Le 22 mars, un attentat au Crocus hall à Moscou faisait 139 morts et 182 blessés. Revendiqué par l’Etat Islamique, exécuté par des Tadjiks, il a rappelé l’existence du djihadisme international même si Moscou et notamment Poutine ont voulu au début faire le lien avec l’Ukraine. Cependant, 15 jours après, ce récit ne semble plus vraiment tenu, au point que le ministre français de la Défense, S. Lecornu, a appelé le 4 avril son homologue pour évoquer l’affaire : petit signe que la thématique de l’antiterrorisme est acceptée à Moscou. Notons que le 15 mars, les ministres de la défense russe et américain s’étaient déjà parlé à la suite de l’incident d’un drone américain abattu au-dessus de la mer Noire).
Les déclarations du président Macron qui avaient suscité beaucoup de réactions ont finalement peu bougé les lignes. Personne n’imagine sérieusement que l’on envoie des troupes combattantes en Ukraine, ce qu’a rappelé A. Blinken lors de sa tournée européenne. Les débats se portent ailleurs. Ainsi a-t-on vu l’Otan s’organiser pour être le réceptacle de l’aide internationale à l’Ukraine, façon de protéger les choses en cas d’élection de Trump, ou encore de proposer un fonds de 100 G€ sur cinq ans pour aider l’Ukraine. L’essentiel était de fêter les 75 ans de l’Alliance, les 3 et 4 avril. En attendant un sommet des chefs d’Etat prévu en juin à Washington (quand J. Biden est encore président).
Le débat a dès lors évolué. Ce 7 avril, le président Zelensky a rappelé que « si le Congrès n’aide pas l’Ukraine, l’Ukraine perdra la guerre ». Il le fait après avoir, le 3 avril (jour de la réunion des ministres de la défense à Bruxelles), décidé d’abaisser l’âge de la mobilisation de 27 à 25 ans. Le sujet porte à beaucoup de controverses en Ukraine. Beaucoup ont le sentiment que c’est une goutte d’eau dans l’océan. Mais aujourd’hui, Kiev n’a plus qu’un seul objectif : tenir.
OK
L’analyse est convaincante.
La poussée russe est pourtant manifeste, faite simultanément en plusieurs endroits, avec comme objectif apparemment atteint de forcer l’Ukraine à engager des réserves partout. Manifestement, on assiste à un épuisement ukrainien en hommes et matériels.
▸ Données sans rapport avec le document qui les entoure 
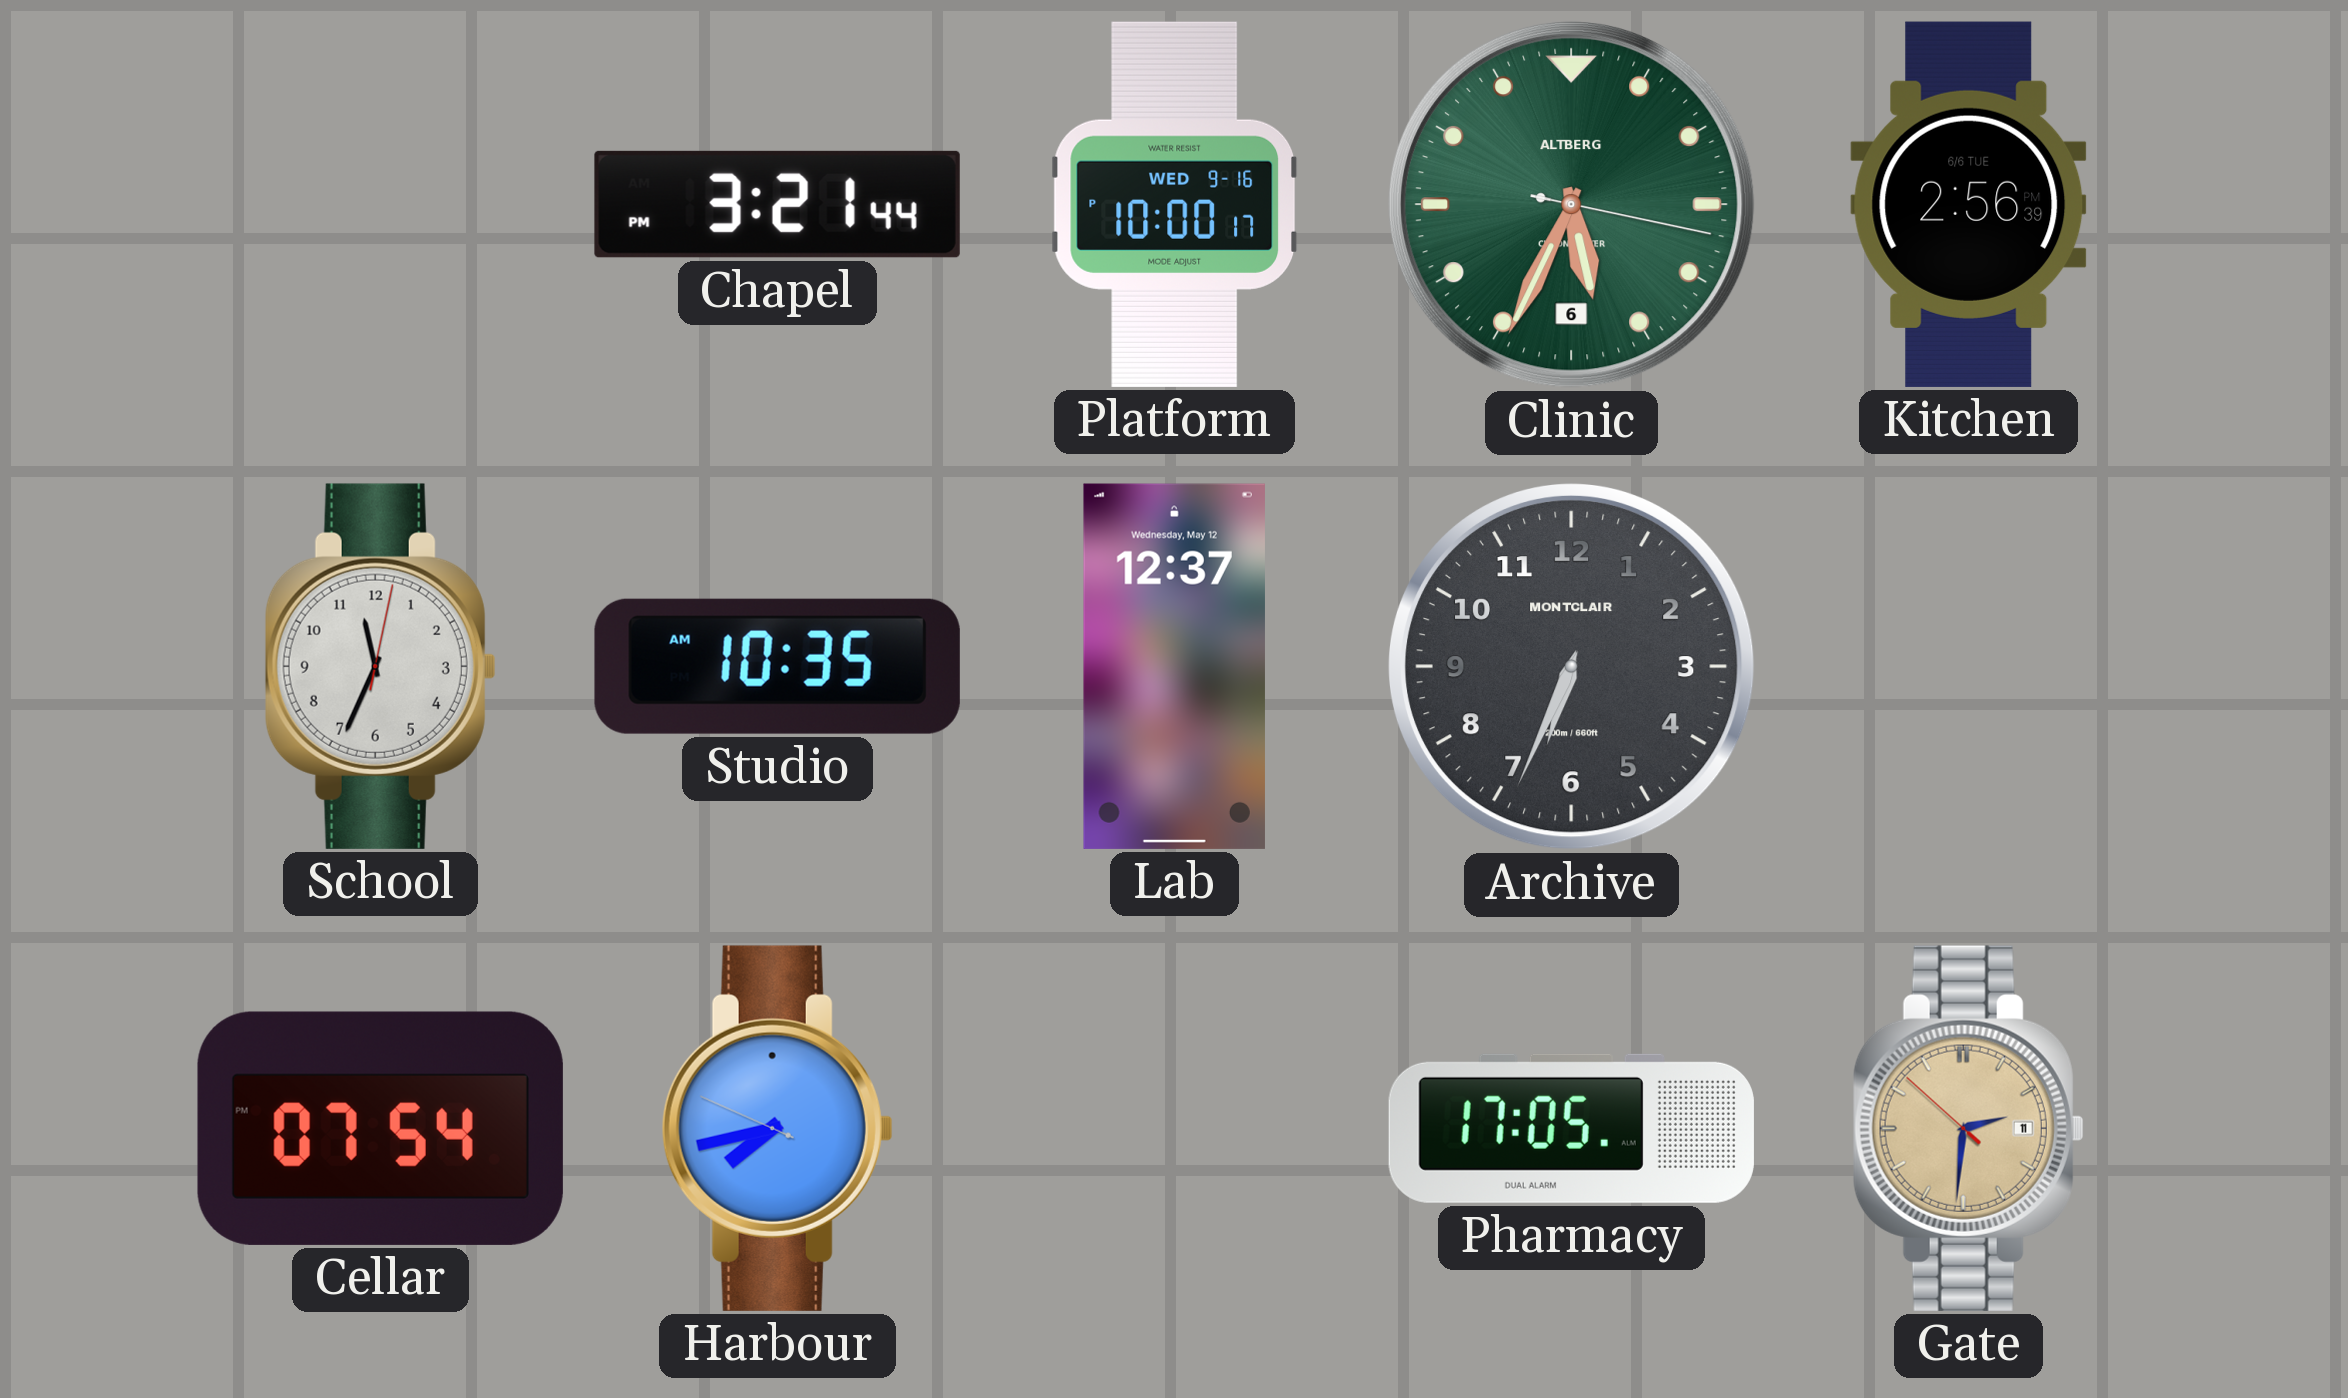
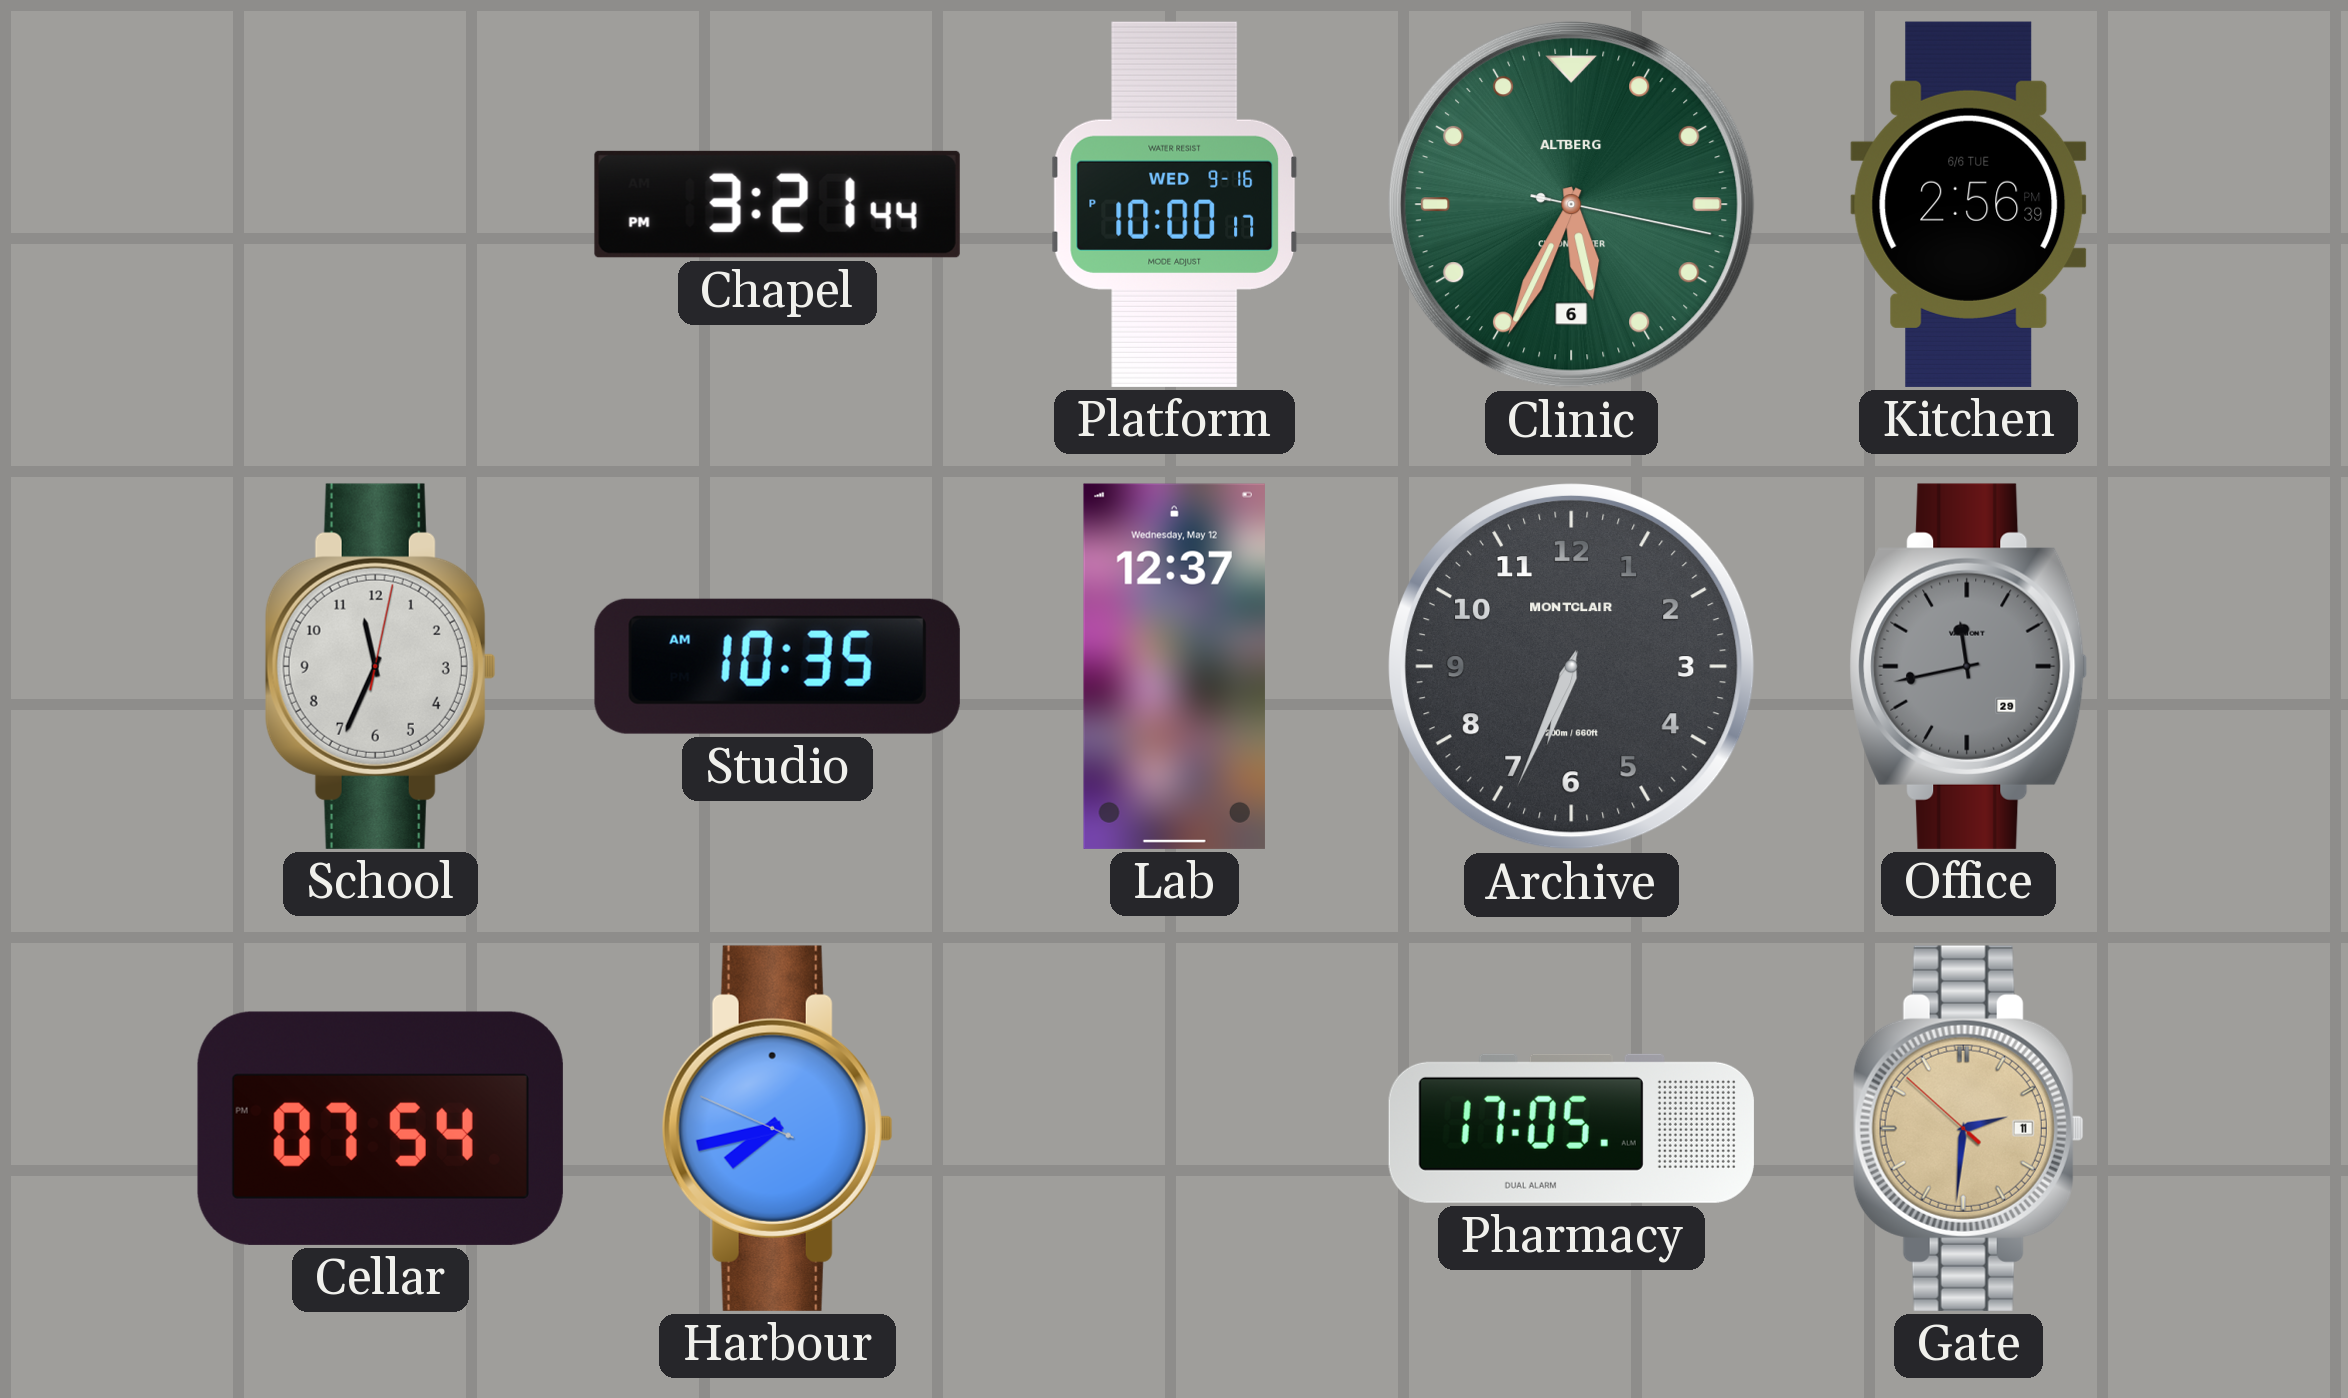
Office: none -> 11:43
Bien qu’il y ait encore des tentatives apparemment absurdes de percées qui se terminent par des désastres, il semblerait, comme décrit ici, que les Russes expérimentent des dispositifs de guerre électronique contre les drones pendant les attaques. C’est toute l’histoire du conflit actuel, encore jamais vu dans toute l’histoire militaire et qui pousse à une refonte complète des doctrines d’emploi des armes avec des essais en vraie grandeur de toutes natures.
Pour ce qui concerne ce qu’il faut appeler les élucubrations du colonel Goya, dit « le goyafi », on se contentera de lui rappeler ses annonces répétées depuis 2022 de l’épuisement des missiles russes (dans l’article cité, la phrase « les stocks ne sont pas éternels » sonne comme la ruade d’un âne têtu) et aussi l’existence d’engins astucieux utilisés à la guerre que l’on nomme « drones », objets qu’il persiste à considérer comme « petits » et qu’il ne mentionne qu’à peine. Le propre des innovations en matière guerrière est en effet qu’elles passent inaperçues aux yeux des dédaigneux experts de plateaux, on ne peut être expert de tout…
Pour ce qui concerne la sortie guerrière du président, qui souleva un certain émoi, on remarque effectivement qu’elle ne passe pas la semaine, la priorité étant au génocide rwandais pour le président (la France aurait dû intervenir au lieu d’évacuer) et à la taxe lapin pour le premier ministre (on se souviendra longtemps de son « slava ukraini »).